Another application evaluated spatial differences in illicit drug use (types and amounts) among urban, semi-rural and vacation communities in southeast Queensland (Chapter 4). Cannabis and methamphetamine were the most commonly consumed drugs in all these communities. Usage of these two drugs was generally stable and higher in both urban and semi-rural communities than that in the vacation community. Cocaine and MDMA consumption were more abundant in both urban and vacation communities than in the semi-rural community. The resultant drug use profiles partially agreed with current national drug availability data. Also, specific holiday effects on illicit drug use were investigated in these three communities (Chapter 4). Compared to the control period, distinctive changes in drug use profiles during the holiday period were observed for the urban and vacation communities but not necessarily for the semi-rural community. During the holidays, cocaine and MDMA increased in all communities whereas cannabis and methamphetamine only increased in the urban and vacation communities. New Year celebrations were peak consumption events during the monitoring period. The results suggest drug consumption (types and amounts) is influenced differently by the specific holiday across the studied communities.

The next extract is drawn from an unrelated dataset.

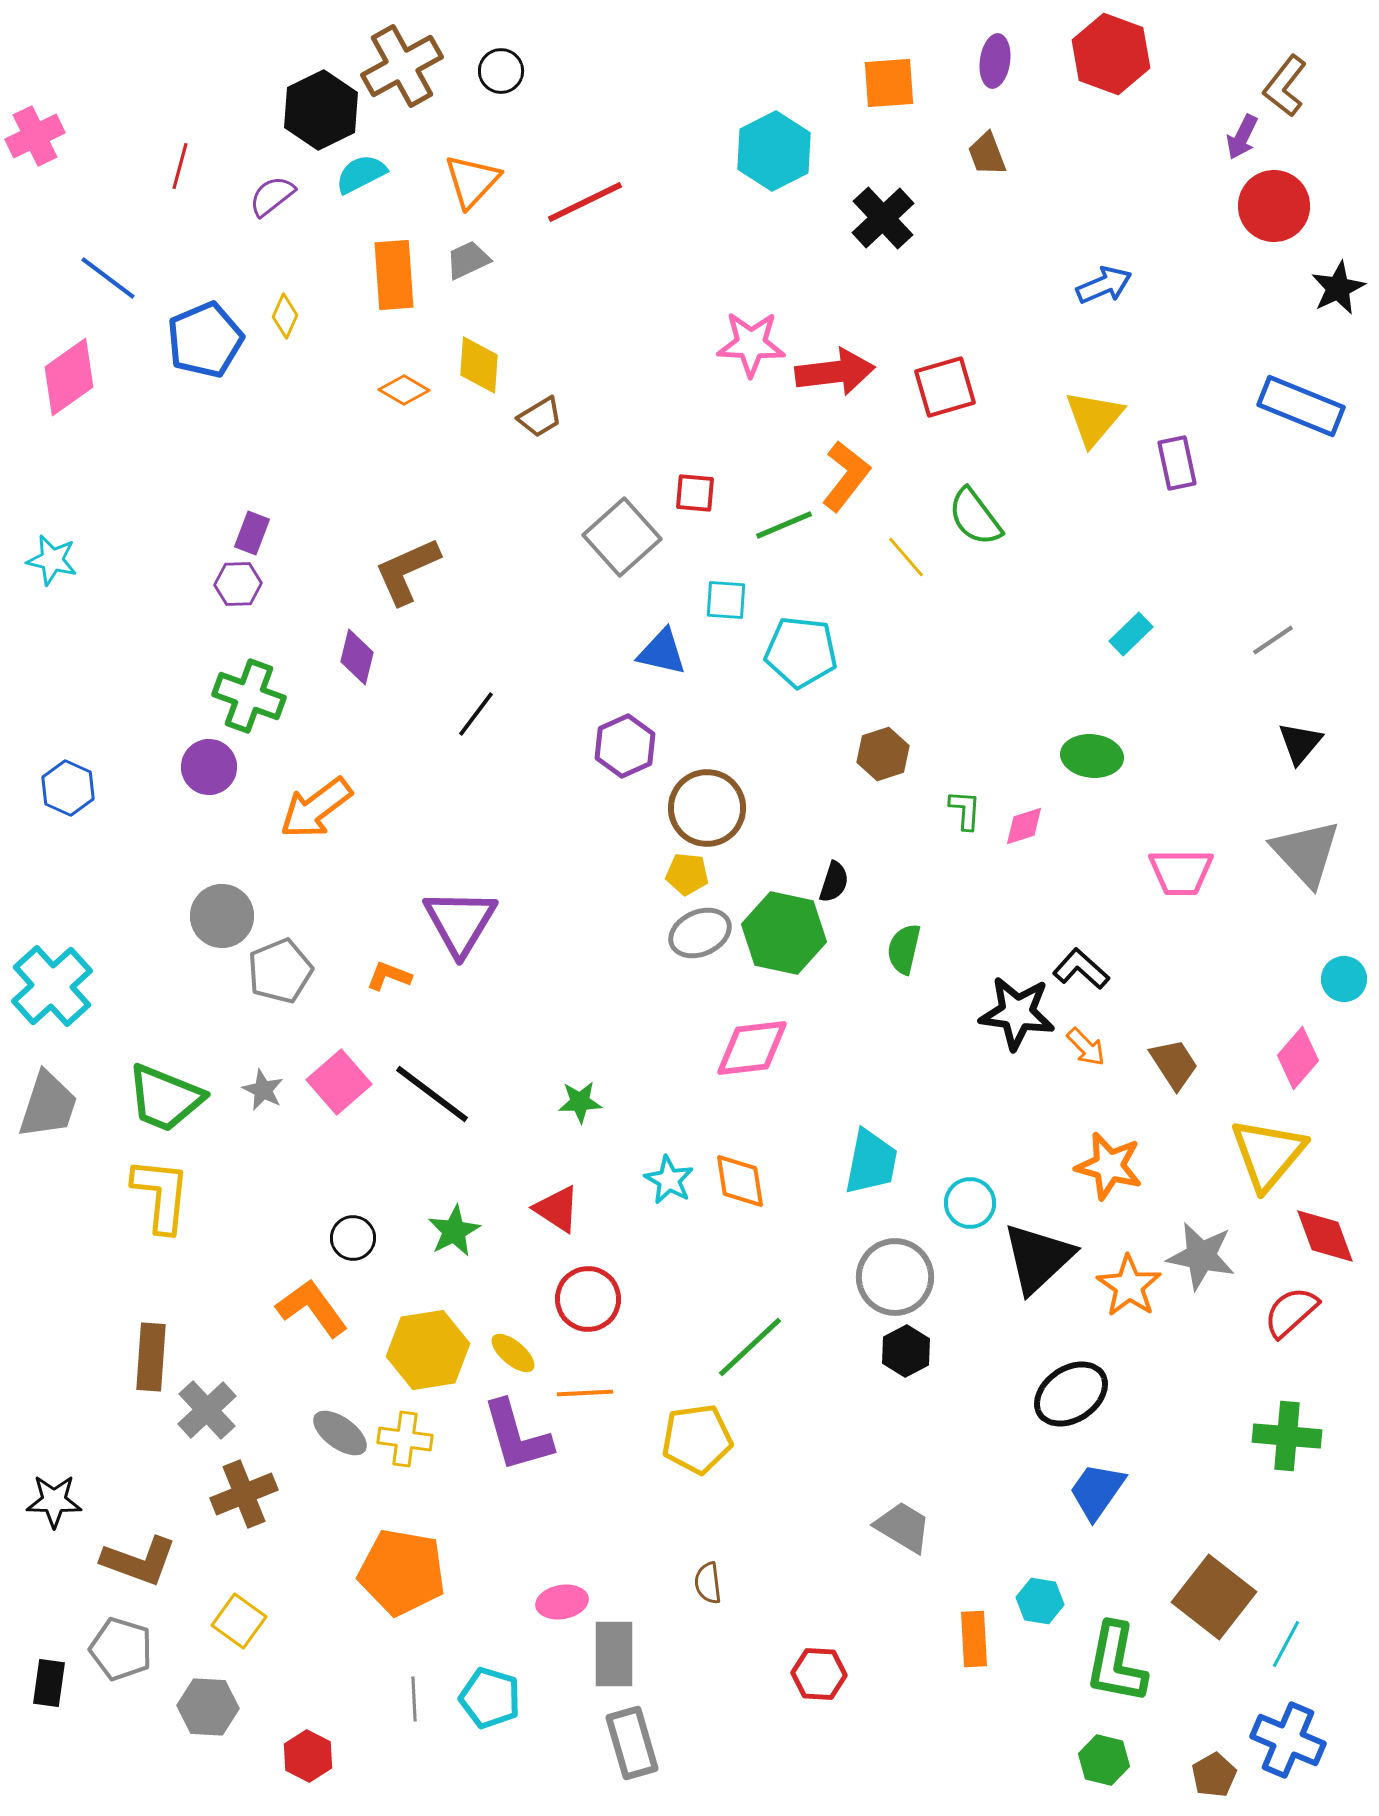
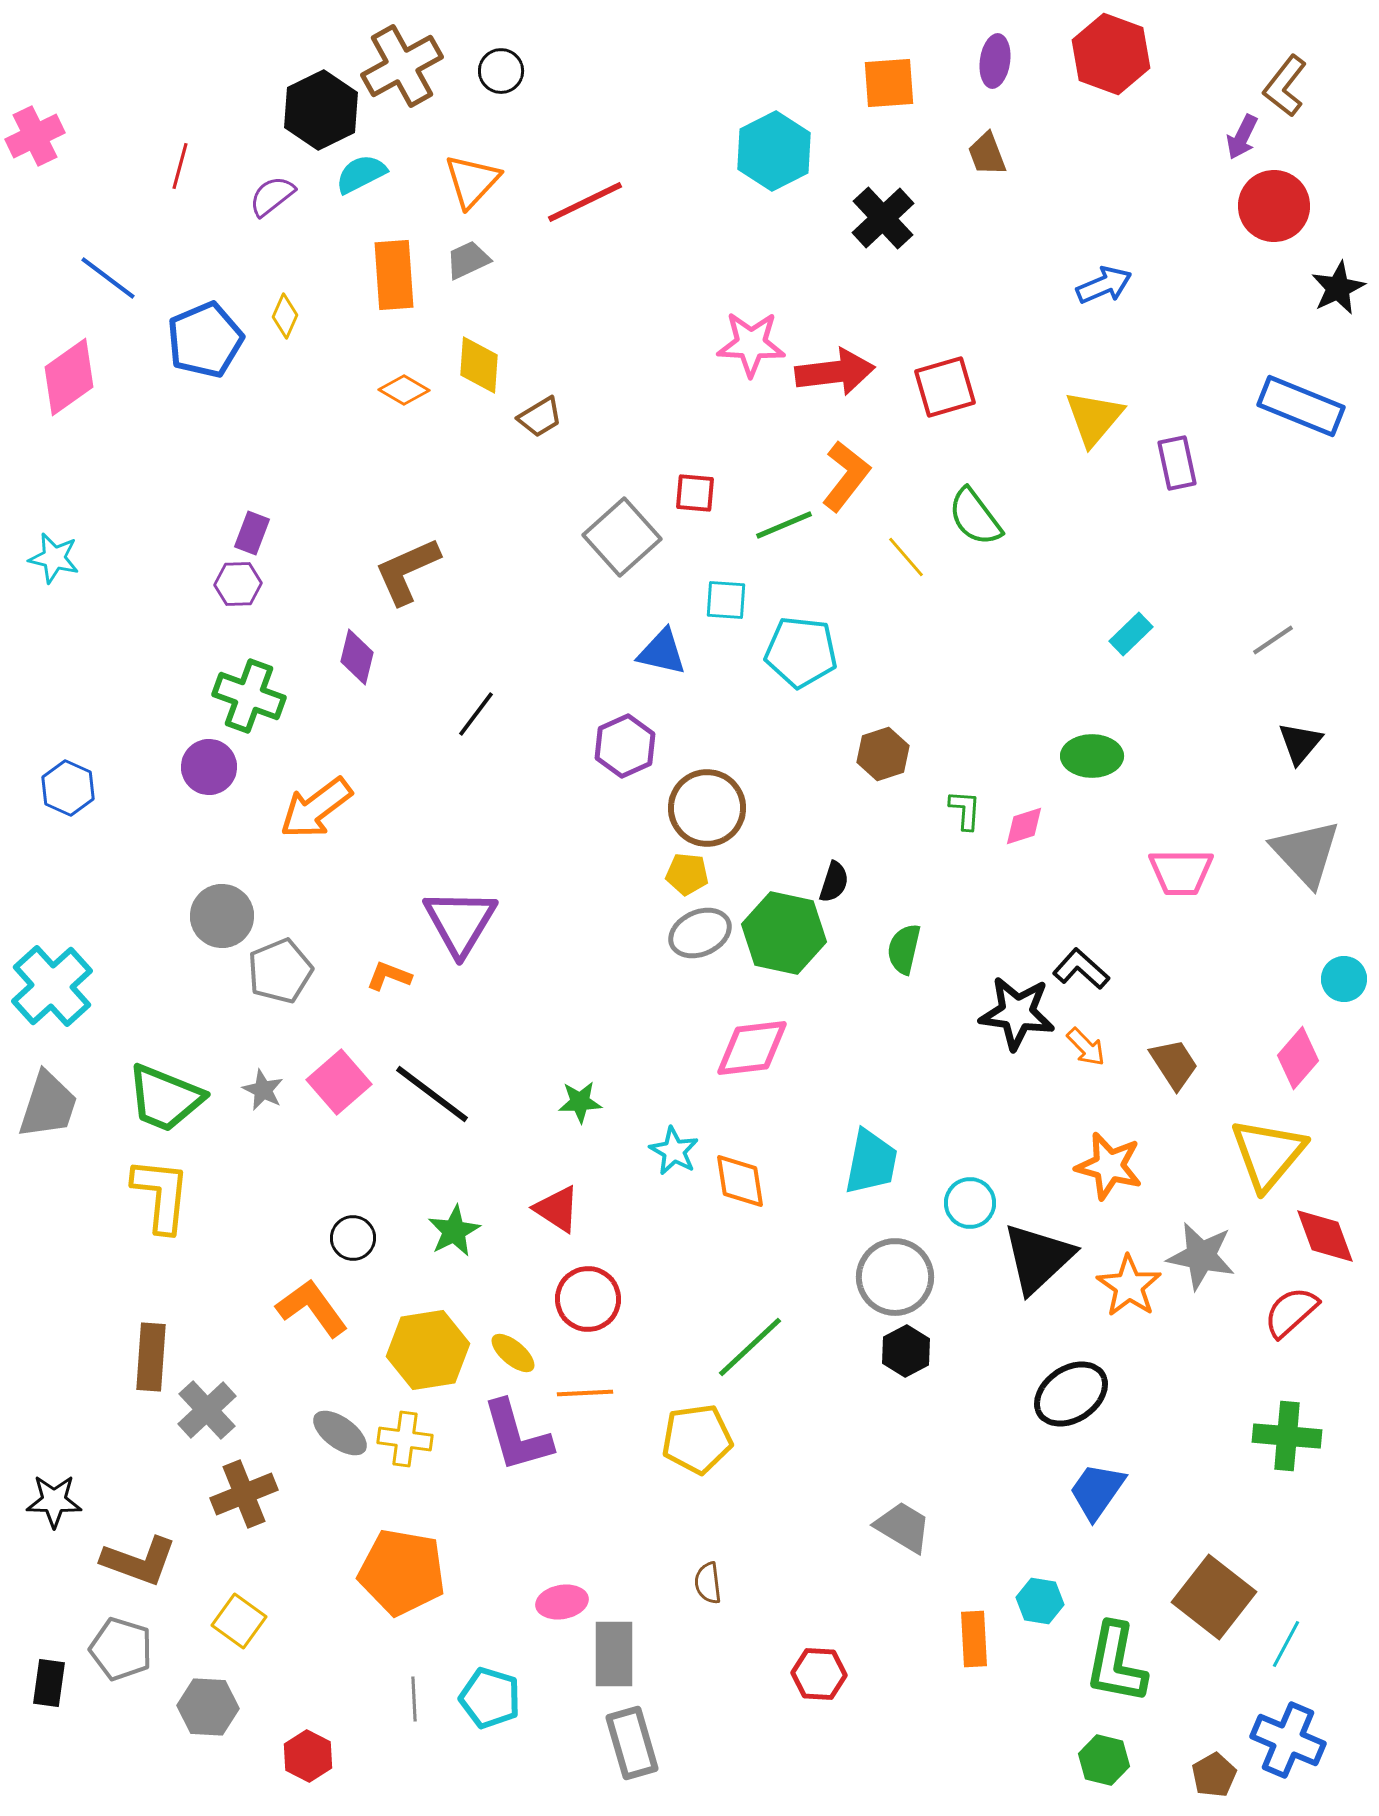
cyan star at (52, 560): moved 2 px right, 2 px up
green ellipse at (1092, 756): rotated 6 degrees counterclockwise
cyan star at (669, 1180): moved 5 px right, 29 px up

This PhD research also applied wastewater analysis to examining illicit drug use at an annual music festival (Chapter 5). The drug consumption pattern at the music festival was cannabis > MDMA > methamphetamine > cocaine. Only MDMA consumption was greater at the festival than in the nearby urban community, confirming its association with music events. Emerging illicit drugs (benzyl piperazine, methylone and mephedrone) were also detected but in fewer samples and in much lower amounts than the other four conventional illicit drugs. Their use generally decreased over the two festival years.
Finally, this research study applied wastewater analysis to an Asian metropolitan city (Hong Kong) (Chapter 6). The detected patterns of illicit drug use (ketamine > methamphetamine > cocaine > MDMA) were consistent with findings from Hong Kong’s drug reporting system. Diurnal data (every two hours) revealed higher mass loads of illicit drug residues in the mornings but on only occasional evenings. Cocaine consumption in Hong Kong was higher than in the Australian communities, while methamphetamine consumption resembled the Australian urban and semi-rural communities.
This thesis demonstrates that wastewater analysis can readily capture illicit drug use in a variety of communities. The usage patterns detected by wastewater analysis broadly agreed with epidemiological findings and expectations. Both wastewater analysis and existing epidemiology methods can be complementary to each other to obtain more comprehensive insight into trends and patterns of illicit drug use within and between populations.